Tuesday, 29 September 2015

My First 6 Weeks As A Breastfeeding Mother

Hey everyone! Hope you are all well and enjoying the unseasonably warm weather. Long may it last!

As you know I have been super busy myself with a newborn! My little girl was born on 19/8/2015 and is just perfect. I got my lovely Gentle Birth and had a beautiful drug free birth - exactly as I hoped for. I cant believe she is 6 weeks tomorrow! It has flew by in a haze of Pampers and night feeds and I want time to slow down so I can enjoy my little bundle as long as possible!

I have decided to write this post about my breastfeeding journey to date. Tomorrow marks my 6 week anniversary of our first feed and I felt it was a good thing to post on given that National Breastfeeding Week begins on Thursday next the 1st October 2015.

For me, breastfeeding was always something I was going to do for this baby. I unfortunately did not even attempt breastfeeding my now 12 year old. I was young and it wasn't even on my radar at the time. I did not understand the significance of breastfeeding and assumed formula was the same.  This time around though I knew it was the only way I wanted to feed and I was determined I would do it.

As a Nutritionist I am profoundly aware of the huge importance of breast milk for gut health, the prevention of autoimmune disease, development of healthy immunity and brain. It is one of the first questions I address during consultations with clients, as being breastfed has such long reaching effects on health. As someone who truly credits nutrition as a gateway to health, giving my baby formula was not something I wanted to do. It just wasn't for ME.

In saying that I know that many women struggle with breastfeeding because of lack of support, lack of education and sometimes other issues such as hormonal imbalances. I was acutely aware of the benefits but would I succeed?

The Challenges Of A First Time Breast feeder

My journey has not been plain sailing. I am not going to lie - at one point I did exclaim "If this is natural why is it so hard"?! I wasn't naive about how tough it would be. I had read the books in preparation - I knew about cluster feeds and mastitis. About the milk taking a few days to arrive. I had read about the baby's tiny tummy and the adequacy of colostrum during the initial days. I knew the importance of skin to skin, of taking to my bed and enjoying my baby and trusting my baby and I on this lovely journey of mutual learning. However I still wasn't prepared for the huge task of being the only one able to feed my baby. To having zero nights off in the beginning, despite being absolutely shattered. Of doubting my supply and my ability to persevere. Of painful nipples which seemed like they might never heal. It is hard work!

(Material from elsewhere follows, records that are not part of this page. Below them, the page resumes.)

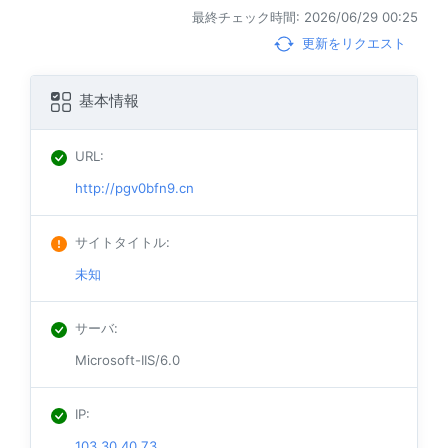
最終チェック時間: 2026/06/29 00:25
更新をリクエスト
基本情報
URL
:
http://pgv0bfn9.cn
サイトタイトル
:
未知
サーバ
:
Microsoft-IIS/6.0
IP
:
103.30.40.73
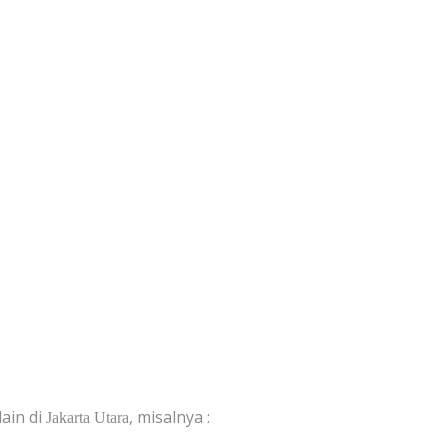
UM DI JAKARTA
ain di
, misalnya :
Jakarta Utara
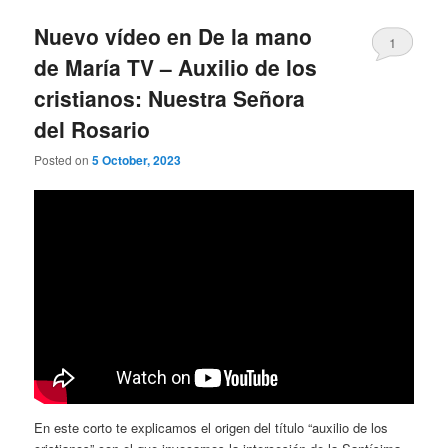
Nuevo vídeo en De la mano
1
de María TV – Auxilio de los
cristianos: Nuestra Señora
del Rosario
Posted on
5 October, 2023
En este corto te explicamos el origen del título “auxilio de los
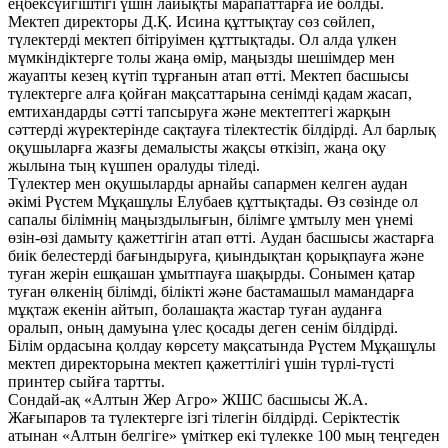
еңбексүйгіштігі үшін лайықты марапаттарға ие болды.
Мектеп директоры Д.Қ. Исина құттықтау сөз сөйлеп,
түлектерді мектеп бітіруімен құттықтады. Ол алда үлкен
мүмкіндіктерге толы жаңа өмір, маңызды шешімдер мен
жауапты кезең күтіп тұрғанын атап өтті. Мектеп басшысы
түлектерге алға қойған мақсаттарына сенімді қадам жасап,
емтихандарды сәтті тапсыруға және мектептегі жарқын
сәттерді жүректерінде сақтауға тілектестік білдірді. Ал барлық
оқушыларға жазғы демалысты жақсы өткізіп, жаңа оқу
жылына тың күшпен оралуды тіледі.
Түлектер мен оқушыларды арнайы сапармен келген аудан
әкімі Рүстем Мұқашұлы Елубаев құттықтады. Өз сөзінде ол
сапалы білімнің маңыздылығын, білімге ұмтылу мен үнемі
өзін-өзі дамыту қажеттігін атап өтті. Аудан басшысы жастарға
биік белестерді бағындыруға, қиындықтан қорықпауға және
туған жерін ешқашан ұмытпауға шақырды. Сонымен қатар
туған өлкенің білімді, білікті және бастамашыл мамандарға
мұқтаж екенін айтып, болашақта жастар туған ауданға
оралып, оның дамуына үлес қосады деген сенім білдірді.
Білім ордасына қолдау көрсету мақсатында Рүстем Мұқашұлы
мектеп директорына мектеп қажеттілігі үшін түрлі-түсті
принтер сыйға тартты.
Сондай-ақ «Алтын Жер Агро» ЖШС басшысы Ж.А.
Жағыпаров та түлектерге ізгі тілегін білдірді. Серіктестік
атынан «Алтын белгіге» үміткер екі түлекке 100 мың теңгеден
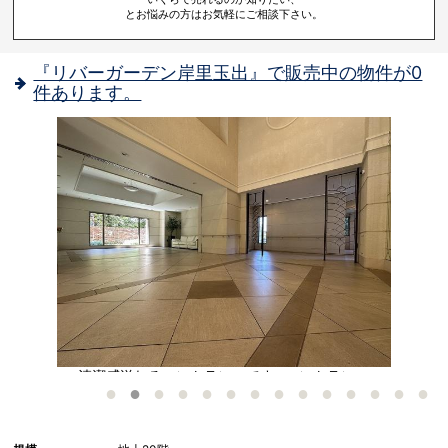
とお悩みの方はお気軽にご相談下さい。
『リバーガーデン岸里玉出』で販売中の物件が0
件あります。
清潔感溢れるエントランスです♪ エントランス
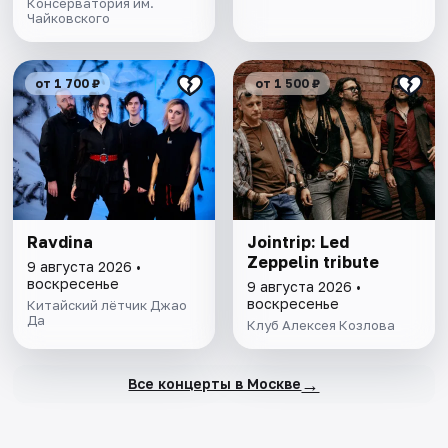
Консерватория им.
Чайковского
от 1 700 ₽
от 1 500 ₽
Ravdina
Jointrip: Led
Zeppelin tribute
9 августа 2026 •
воскресенье
9 августа 2026 •
воскресенье
Китайский лётчик Джао
Да
Клуб Алексея Козлова
→
Все концерты в Москве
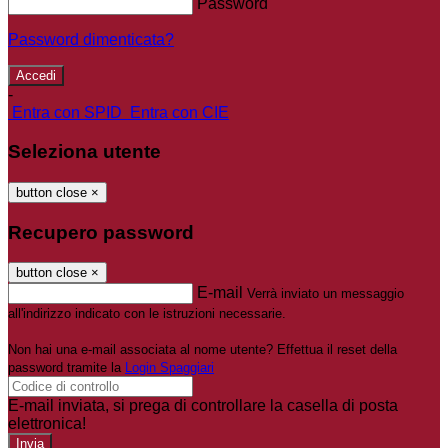
Password
Password dimenticata?
-
Entra con SPID
Entra con CIE
Seleziona utente
button close
×
Recupero password
button close
×
E-mail
Verrà inviato un messaggio
all'indirizzo indicato con le istruzioni necessarie.
Non hai una e-mail associata al nome utente? Effettua il reset della
password tramite la
Login Spaggiari
E-mail inviata, si prega di controllare la casella di posta
elettronica!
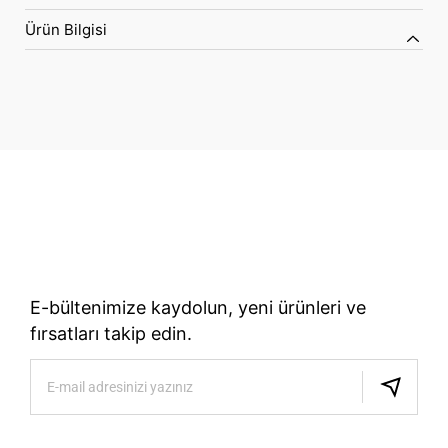
Ürün Bilgisi
70 Yıllık Bisiklet Mirası
TÜRKIYE’NIN RESMI TREK DISTRIBÜTÖRÜ
E-bültenimize kaydolun, yeni ürünleri ve
fırsatları takip edin.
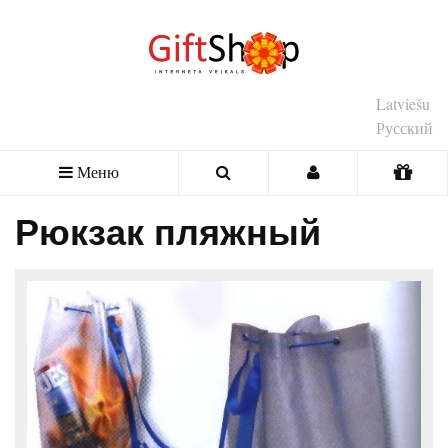
Latviešu
Русский
Меню
Рюкзак пляжный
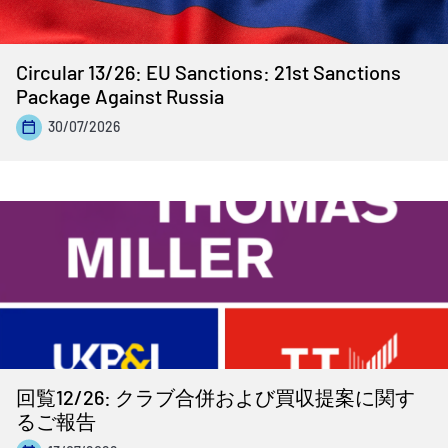
Circular 13/26: EU Sanctions: 21st Sanctions
Package Against Russia
30/07/2026
回覧12/26: クラブ合併および買収提案に関す
るご報告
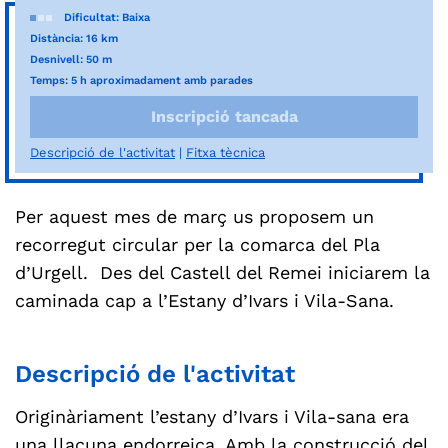
Dificultat: Baixa
Distància: 16 km
Desnivell: 50 m
Temps: 5 h aproximadament amb parades
Inscripció tancada
Descripció de l'activitat
Fitxa tècnica
Per aquest mes de març us proposem un
recorregut circular per la comarca del Pla
d’Urgell. Des del Castell del Remei iniciarem la
caminada cap a l’Estany d’Ivars i Vila-Sana
.
Descripció de l'activitat
Originàriament l’estany d’Ivars i Vila-sana era
una llacuna endorreica. Amb la construcció del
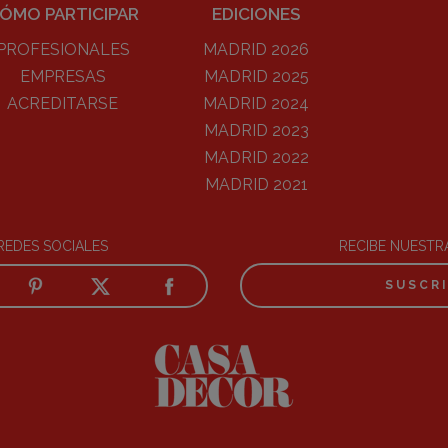
ÓMO PARTICIPAR
EDICIONES
PROFESIONALES
MADRID 2026
EMPRESAS
MADRID 2025
ACREDITARSE
MADRID 2024
MADRID 2023
MADRID 2022
MADRID 2021
REDES SOCIALES
RECIBE NUEST
SUSCR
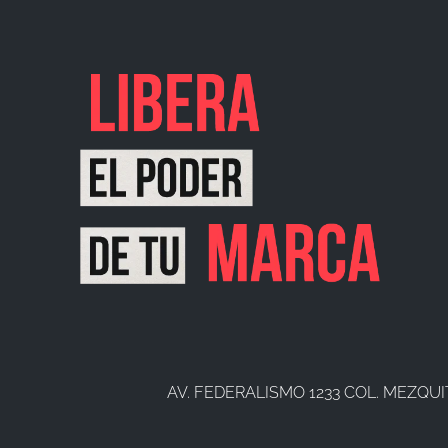
AV. FEDERALISMO 1233 COL. MEZQUI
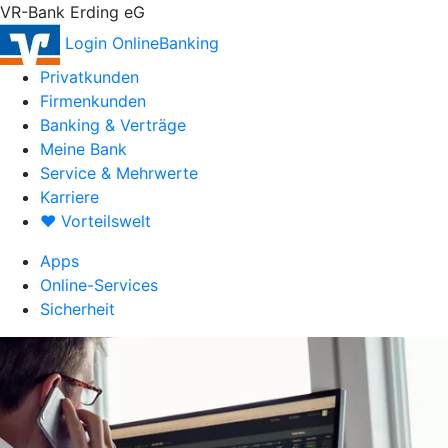
VR-Bank Erding eG
Login OnlineBanking
Privatkunden
Firmenkunden
Banking & Verträge
Meine Bank
Service & Mehrwerte
Karriere
♥ Vorteilswelt
Apps
Online-Services
Sicherheit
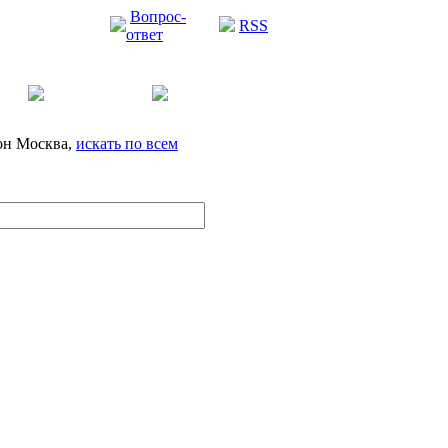
Вопрос-
RSS
ответ
он
Москва,
искать по всем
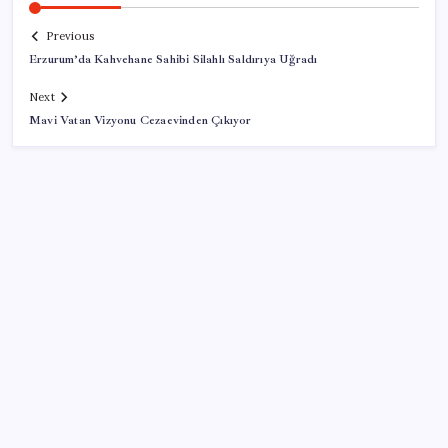
Previous
Erzurum’da Kahvehane Sahibi Silahlı Saldırıya Uğradı
Next
Mavi Vatan Vizyonu Cezaevinden Çıkıyor
SON YAZILAR
MEB 2026-2027 ortaokul kayıtları ne zaman
başlıyor? Ortaokul kayıtları nasıl yapılır?
Köprülere talip olan Fransız şirket komşunun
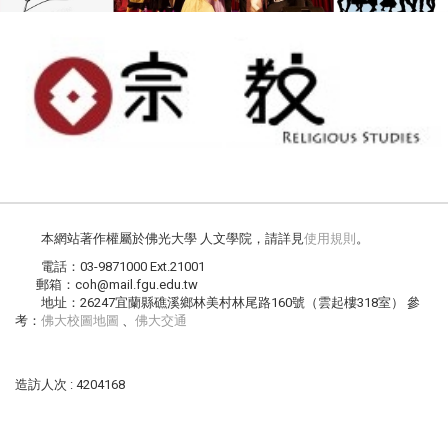
本網站著作權屬於佛光大學 人文學院，請詳見
使用規則
。
電話：03-9871000 Ext.21001
郵箱：coh@mail.fgu.edu.tw
地址：26247宜蘭縣礁溪鄉林美村林尾路160號（雲起樓318室） 參
考：
佛大校圖地圖
、
佛大交通
造訪人次 : 4204168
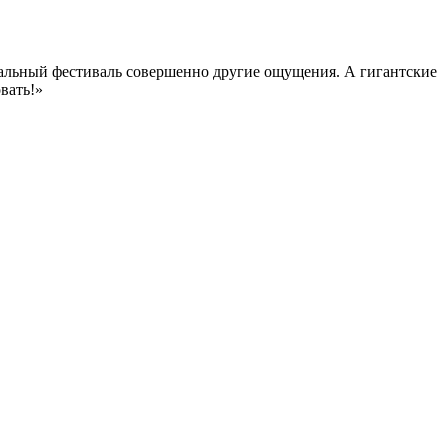
ыкальный фестиваль совершенно другие ощущения. А гигантские
вать!»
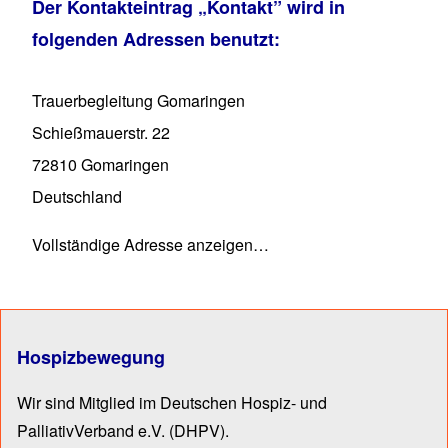
Der Kontakteintrag
„Kontakt”
wird in
folgenden Adressen benutzt:
Trauerbegleitung Gomaringen
Schießmauerstr. 22
72810
Gomaringen
Deutschland
Vollständige Adresse anzeigen…
Hospizbewegung
Wir sind Mitglied im Deutschen Hospiz- und
PalliativVerband e.V.
(DHPV).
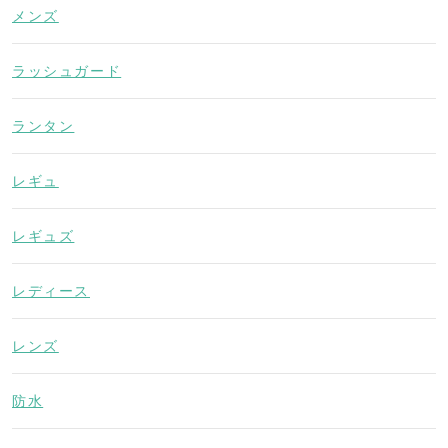
メンズ
ラッシュガード
ランタン
レギュ
レギュズ
レディース
レンズ
防水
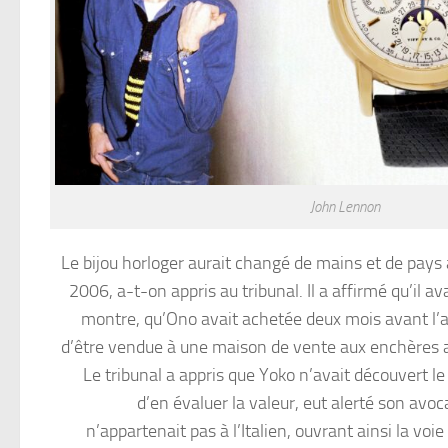
John Lennon
Le bijou horloger aurait changé de mains et de pays 
2006, a-t-on appris au tribunal. Il a affirmé qu’il 
montre, qu’Ono avait achetée deux mois avant l
d’être vendue à une maison de vente aux enchères al
Le tribunal a appris que Yoko n’avait découvert le
d’en évaluer la valeur, eut alerté son avoc
n’appartenait pas à l’Italien, ouvrant ainsi la vo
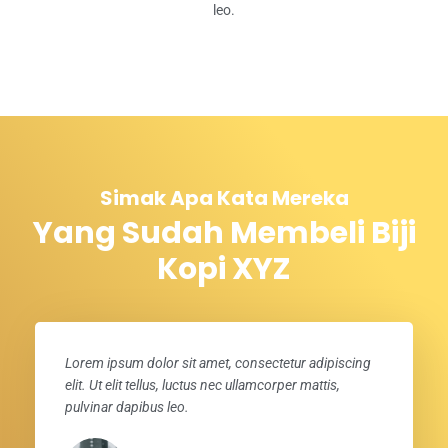
leo.
Simak Apa Kata Mereka
Yang Sudah Membeli Biji
Kopi XYZ
Lorem ipsum dolor sit amet, consectetur adipiscing
elit. Ut elit tellus, luctus nec ullamcorper mattis,
pulvinar dapibus leo.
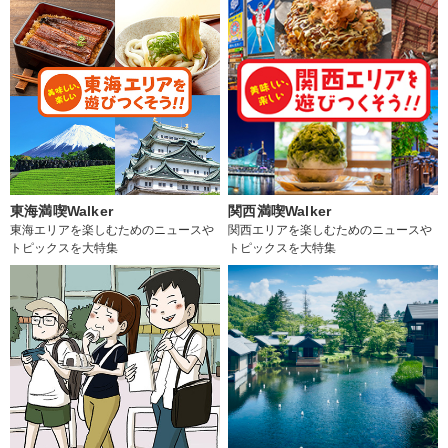
東海満喫Walker
関西満喫Walker
東海エリアを楽しむためのニュースや
関西エリアを楽しむためのニュースや
トピックスを大特集
トピックスを大特集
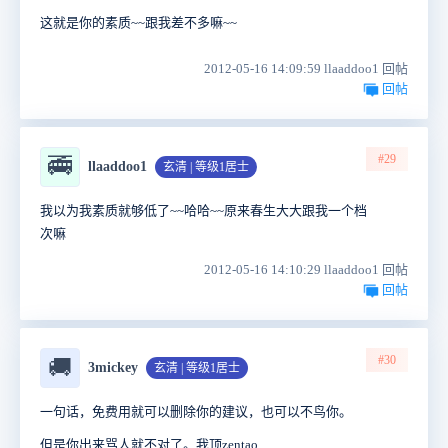
这就是你的素质~~跟我差不多嘛~~
2012-05-16 14:09:59 llaaddoo1 回帖
回帖
#29
🚎
llaaddoo1
玄清 | 等级1居士
我以为我素质就够低了~~哈哈~~原来春生大大跟我一个档
次嘛
2012-05-16 14:10:29 llaaddoo1 回帖
回帖
#30
🚚
3mickey
玄清 | 等级1居士
一句话，免费用就可以删除你的建议，也可以不鸟你。
但是你出来骂人就不对了。我顶zentao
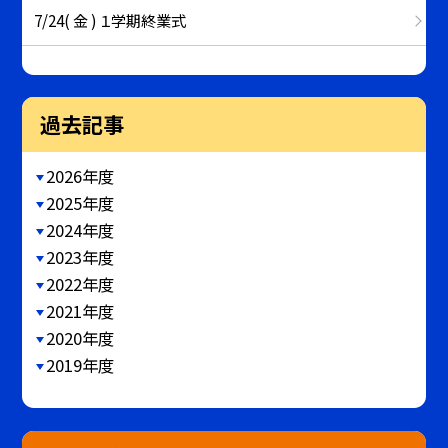
7/24( 金 ) １学期終業式
過去記事
2026年度
2025年度
2024年度
2023年度
2022年度
2021年度
2020年度
2019年度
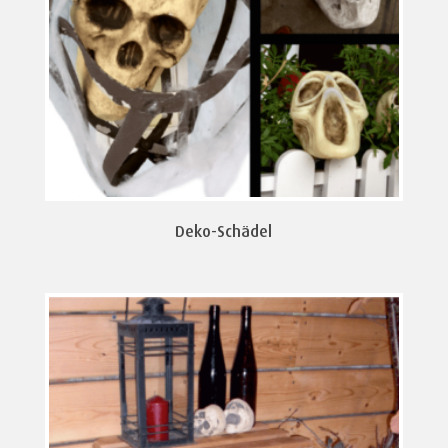
Deko-Schädel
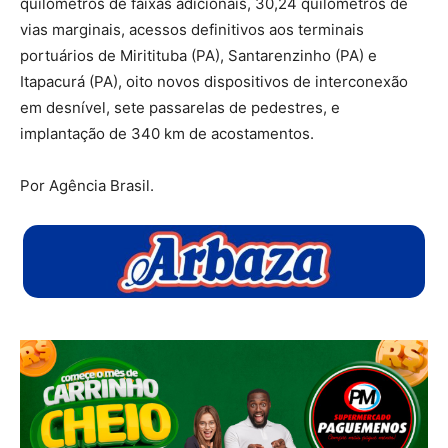
quilômetros de faixas adicionais, 30,24 quilômetros de
vias marginais, acessos definitivos aos terminais
portuários de Miritituba (PA), Santarenzinho (PA) e
Itapacurá (PA), oito novos dispositivos de interconexão
em desnível, sete passarelas de pedestres, e
implantação de 340 km de acostamentos.
Por Agência Brasil.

However that incredible feeling of hearing their weight gain and knowing YOU helped to grow her with your body is amazing. That she has survived every moment from conception to this because YOU exist. That feeling of love as she latches on and looks right into your eyes, her hand stretched out on your breast as if in a whisper "I love you Mam". That pride that you are giving her the best chance at preventing disease and illness through life, nurturing her as nature intended.

And the cracks healed. And the nights become more achievable. And the feeds less difficult. And one day you wake up and you realise you've made it. You got over that initial hurdle and you finally feel you can keep going. You finally feel like you're not a novice any more. You are a breastfeeding mother..

Our journey is only beginning in many ways, I know that. But I often hear that the first weeks are the most difficult and I believe that. Here are the tips I feel helped us in our journey to this point:

1. Preparation is Key

For me, preparation during pregnancy stage for breastfeeding was key to my success to date. I often hear people say that there is nothing to it - "Just latch the baby on". If only that was it! In order to have full knowledge of normal newborn behaviour, understanding cluster feeding, having the confidence to know your body can and will be able to this as well as the knowledge to know when to get help, you need to be prepared BEFORE the birth.

  • Read books - the best one I could recommend is The Womanly Art of Breastfeeding which is written by The La Leche League (LLL), an international league of breastfeeders and support. It really is the bible of breastfeeding and covers everything you need to know
  • Establish Your Support Network - Attend a local meeting while youre still pregnant. They welcome pregnant ladies and will offer you information, guidance and sense of breastfeeding as the norm. I actually attended my local one while in labour! You can find a group in your area on their website here www.lalecheleagueireland.com Talk to other family members who have breastfed.
  • Check out online resources - www.kellymom.com is one I have found great. 
  • Join an online support group - I found a great facebook group for Extended Breastfeeders in Ireland which I joined while still trying to conceive. This allowed me to have lots of time to see the common issues which arise for breastfeeding ladies and how to address them. There is also always someone there who has been through the same as you so you don't feel alone. I also joined an online Mother group and really benefited from the advice of other experienced mothers. 
2. Trust Your Body

Unfortunately we live in a society which is very familiar with formula feeding and often lacks in its knowledge of breastfeeding. Well meaners will often give their tuppence of advice and a common misconception is that because breastfeeding babies feed little and often and not in fixed three hour spurts like formula feeders they are "not getting enough". Do not listen to this! Your body knows what it is doing and it is doing as nature intended. Babies are not designed to go for extended periods without feeds, especially at the beginning so trust yourself. Unless that person has actually breastfed themselves take their advice with a grain of salt. It takes time for both you and your baby to learn this art so do not be hard on yourself. 

3. Get Help Early

There is nothing wrong with needing help. It is better to get help than to struggle and give up. Seek out a lactation consultant in your area while still pregnant and call if you need to. It was the best money I ever spent and meant my painful nipples finally healed. If budgets are tight consider buying less clothes or other unnecessary baby items or asking for the consultation to paid for as a gift. It is money well spent. LLL volunteers are often very helpful too so get their contact details early.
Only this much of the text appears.